The Fireblade project has come together nicely thanks to the strangeness we all find ourselves in with the COVID19 pandemic.  With a suddenly extended March Break, I was able to sort out the fairings, get the LED indicators wired up and finalize all the plumbing for fuel delivery.  It was all fiddly, last minute stuff, but with the time in hand it was easy to sort.  The adjustable indicator relay got wet when I cleaned up the bike which prevented the LEDs from flashing, so it got waterproofed and sealed.  The first ride was enlightening...

360° Video from RICOH THETA. - Spherical Image - RICOH THETA

That's the first time it's been running since Obama was in office.  It's a very different thing from other bikes I've owned.  I'm a big guy and 50 years old, but the yoga helps with the flexibility needed to ride this machine.  The foot pegs are significantly higher than anything I've owned before, and I'm leaning forward over the gas tank in a much more prone position than on the Tiger.  I was very conscious of the clip-on handlebars and the lack of leverage you have when cornering - steering on an adventure bike is much easier because you've got big, wide bars that offer a lot of pull.  The Fireblade was so much harder to turn (the weight of leaning forward doesn't help) that I actually thought the steering was obstructed, but it wasn't, it's just a lack of leverage.

After the first ride I thought, 'this thing is virtually unrideable!'  But as I was working out the details and getting used to it the riding position started to make a different kind of sense; I think this bike can teach me things.  The centre of gravity is so low, and the bike is so much lighter (over 40 kilos!) than my Triumph Tiger, while producing thirty more horsepower, that it's a significantly different riding experience.  I wouldn't want to go touring with it, but for an athletic afternoon out on nearby twisty roads, it's the instrument of choice.

The inline four cylinder 918cc engine makes a glorious noise when you crack the throttle, and the 'Blade is responsive in a way that makes any other bike I've ridden feel heavy - that's something I could get used to.  On subsequent rides I got my legs into the cutouts on the tank and once locked in place the whole thing suddenly clicked.  It'll take all the core work I've got to work with it, but this machine expects you to take riding as a sport rather than a leisure activity.

So far I'm at $1200 for the bike delivered, $250 in taxes and registration, $280 for a replacement carburetor which I cannibalized with the one I had to create a working one (if anyone needs late 90s CBR900 carb parts, get in touch), and another $200 in parts that included the shop manual, oil and filters and the LED lights.  All in I think I'm at about $2000 on the road and running like it's new again.  Looking up CBR900RRs online, a one a year older model with three times the kilometres is on for $2800.  Low mileage mint ones are going for $6-7000.  I think I could sell it in a year for a thousand more than I put into it.

When the pandemic happened here just before March Break I took home the Structure Sensor 3d scanner and did some scans, which is what you're looking at here...

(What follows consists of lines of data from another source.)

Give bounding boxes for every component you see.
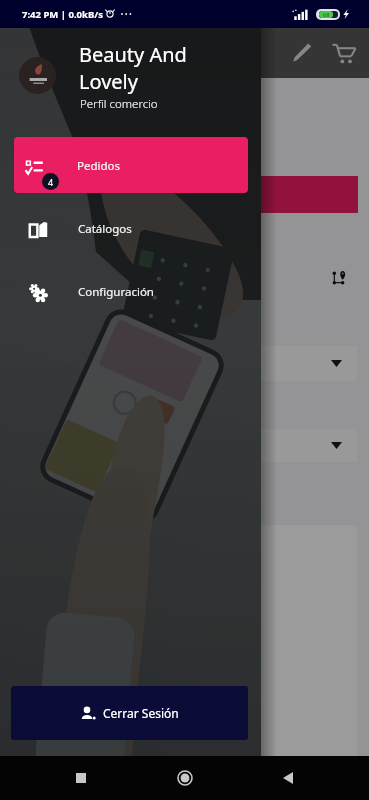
staticText: Filtrar por estado xyxy=(22,322,104,336)
button[interactable]: Configuración xyxy=(0,275,261,309)
staticText: Pedidos xyxy=(77,158,121,174)
staticText: Perfil comercio xyxy=(80,96,158,112)
button[interactable]: Editar xyxy=(281,32,323,74)
button[interactable]: Catálogos xyxy=(0,212,261,246)
staticText: Todos los pedidos xyxy=(26,356,127,372)
button[interactable]: Inicio xyxy=(163,756,207,800)
staticText: Catálogos xyxy=(78,221,132,237)
staticText: 4 xyxy=(48,176,54,188)
staticText: Configuración xyxy=(78,284,154,300)
button[interactable]: Atras xyxy=(266,756,310,800)
button[interactable]: Recientes xyxy=(59,756,103,800)
button[interactable]: Logo comercio xyxy=(19,57,56,94)
button[interactable]: Pedidos xyxy=(14,137,248,193)
button[interactable]: Todos los pedidos xyxy=(16,346,357,381)
staticText: Lovely xyxy=(79,68,138,95)
button[interactable]: MIS PEDIDOS xyxy=(16,176,358,213)
button[interactable]: Ubicacion xyxy=(329,269,348,288)
staticText: Beauty And xyxy=(79,41,187,68)
button[interactable]: Cerrar Sesión xyxy=(11,686,248,740)
staticText: Cerrar Sesión xyxy=(103,705,179,721)
staticText: 7:42 PM | 0.0kB/s xyxy=(22,8,103,21)
staticText: MIS PEDIDOS xyxy=(145,186,229,204)
button[interactable]: Carrito xyxy=(323,32,365,74)
button[interactable] xyxy=(16,429,357,462)
staticText: 68 xyxy=(323,11,330,18)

It's very satisfying to bring the 'Blade back to life.  Now that the mechanicals are in order I'm thinking about racing stripes.  Amazon has some well reviewed ones on for a good price, I'll give them a go rather than painting them on.

Unfortunately I'm stuck for getting the bike safetied and registered on the road because everything is closed at the moment.  I'll spend the time making sure everything is order and looking to the aesthetic details and hopefully I'll be able to put the bike on the road when we put society back in motion again in May.